* Note: Professor Roth’s market design theory, which has practical applications for matching algorithms and was used for FIELD 2 emerging market location matching, was actually what won him the Nobel.
Harvard Business School professor Alvin Roth was awarded the Nobel Memorial Prize in Economic Sciences last week for his research in market design. The prize, given by the Royal Swedish Academy of Sciences, amounts to $1.2 million, which Roth will share with University of California Los Angeles professor emeritus Lloyd S. Shapley.
Roth, who joined Harvard’s faculty in 1998 as the George Gund Professor of Economics and Business Administration, is currently on leave with Harvard Business School and the Harvard Department of Economics. Roth made the decision last spring to move to Stanford, where he is now a visiting professor of economics, saying that he and his wife wanted a change.
While Roth knew he was on the short-list of Nobel candidates, he was alerted of the good news while fast asleep in Palo Alto, CA last Monday. The Royal Swedish Academy of Sciences called at 3:30am.
In his career, Roth brought a new perspective and insight to the fields of game theory and market design, challenging the foundations of the disciplines and bringing new theories to both. He is most noted for his groundbreaking work on the theory of matching markets, which he has applied to many real world problems. Roth’s work with the New York City and Boston public school systems has helped match students to schools in the metro area; his founding of the New England Program for Kidney Exchange helps match compatible kidneys with recipients using the matching theory.
On the HBS campus, however, Roth may be best known for his invention of the FIELD 2 algorithm that matches RC students with emerging market destinations based on their inputted preferences. The algorithm works to match students with their preferences based on a prioritized list of destinations while diversifying groups by gender, nationality, work experience, and section affiliation.
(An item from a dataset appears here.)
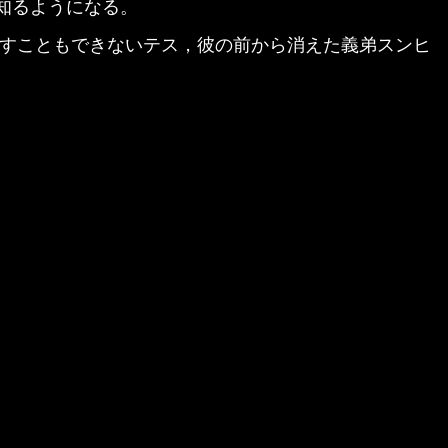
知るようになる。
殺すこともできないテス，彼の前から消えた義弟スンヒ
Though a recipient of one of the highest awards an economist can be awarded, according to The Stanford Daily, Roth does not consider himself an economist, nor does he claim to know anything about economics. “I went into operations research with the idea of fixing things up so they work better,” he said. “Operations research led me to game theory, which later on became economics. I just stayed where I was; the borders shifted.”
In an interview with Forbes in 2010, Roth explained that he dropped out of his high school in Queens, N.Y. during his teenage years because he felt under-stimulated. This did not deter his academic pursuits, as he ultimately headed to Columbia and graduated in 1971 with a degree in Operations Research, and also received masters and doctoral degrees from Stanford in 1973 and 1974.
In a recent interview with WBUR, Roth was asked how this award would ultimately impact his career and his life. “I just won the prize on Monday,” he responds, “so it is hard to say how it will change my life in the long run. But, in the short run, I’m answering thousands of emails.”